Building a safe, close community to experience and share those “yes!” moments is what youth ministry is all about.

“I told [the teen staff] that we have to be a team during this weekend, all of us, and that part of being a team is watching out for each other and making sure we leave no one behind,” CJ said in an email after the retreat. “Then I just tried to lead by example. It wasn’t easy, because I’m not really as outgoing as I probably appeared, but I was the leader so it was my duty to show everyone where I wanted this weekend to go.”

More than 20 adults were mixed in, too—some had brought teens with them, some wanted to learn about the program and try to start another one elsewhere. As a member of Diocesan Council, I, too, wanted to learn more and offer support to youth ministry in the diocese.

As a former youth minister and Episcopal camp leader, I had heard that the “Teens Encounter Christ” retreat was similar to “Happening” retreats that draw inspiration from Cursillo. I didn’t know what to expect.

The core group of volunteers who developed this retreat in Maine and have shepherded it through its long life had an uphill climb this year following Diocesan staff restructuring.

Despite those challenges, I was blown away by the effectiveness of the retreat.

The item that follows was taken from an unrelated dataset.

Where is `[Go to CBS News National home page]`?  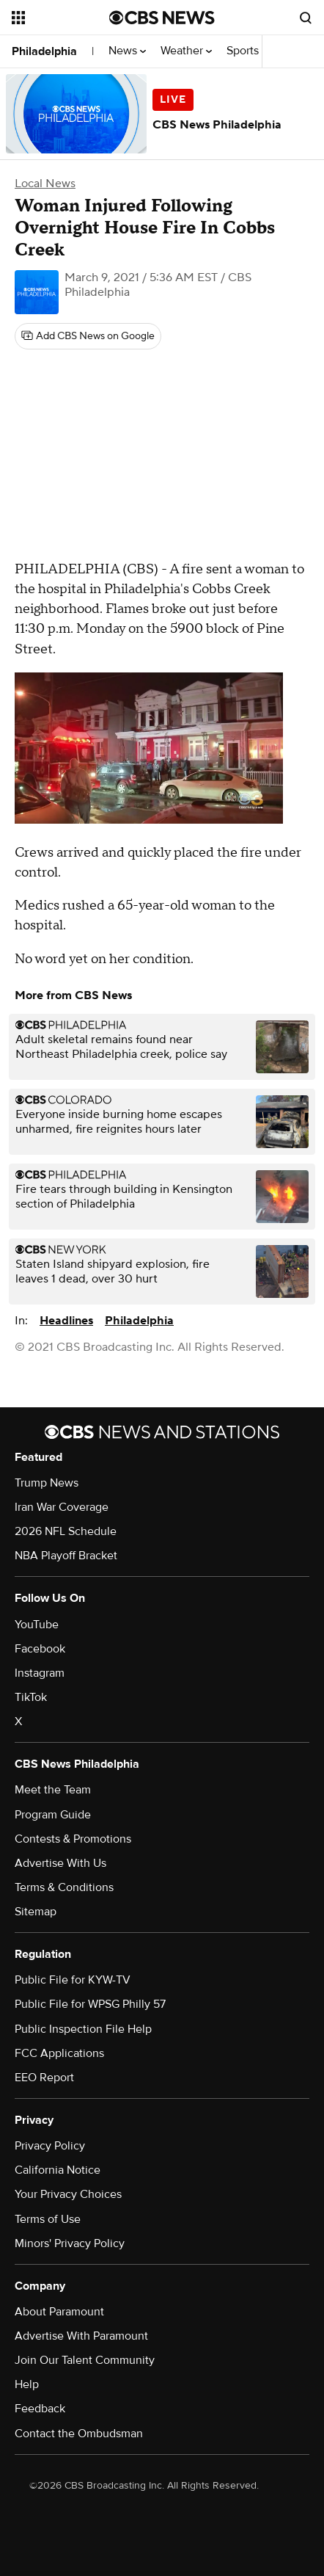 [Go to CBS News National home page] is located at coordinates (162, 17).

Youth and young adult leaders leading worship and giving short talks spoke from deep conviction and experience. The structure of small group discussion builds towards a powerful healing prayer service Sunday morning.

“You get to meet a lot of people and some of them are incredibly intelligent and thoughtful when it comes to God,” CJ said. “These events are fun and provide a safe environment for everyone no matter your background. I hope the participants came away knowing that Jesus is that friend who will help you out anytime anywhere. That is incredibly important.”

Seriously, grown-ups: these kids can pray you under the table.